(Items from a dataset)
▼▼▼

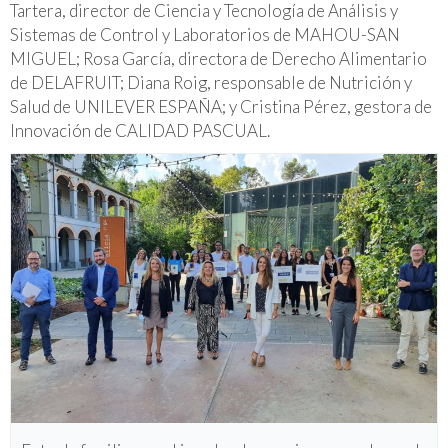
Tartera, director de Ciencia y Tecnología de Análisis y
Sistemas de Control y Laboratorios de MAHOU-SAN
MIGUEL; Rosa García, directora de Derecho Alimentario
de DELAFRUIT; Diana Roig, responsable de Nutrición y
Salud de UNILEVER ESPAÑA; y Cristina Pérez, gestora de
Innovación de CALIDAD PASCUAL.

▲▲▲

### WORK REQUEST:
Repeat each record verbatim, pictures excluded.

### RESPONSE BELOW:
Tartera, director de Ciencia y Tecnología de Análisis y
Sistemas de Control y Laboratorios de MAHOU-SAN
MIGUEL; Rosa García, directora de Derecho Alimentario
de DELAFRUIT; Diana Roig, responsable de Nutrición y
Salud de UNILEVER ESPAÑA; y Cristina Pérez, gestora de
Innovación de CALIDAD PASCUAL.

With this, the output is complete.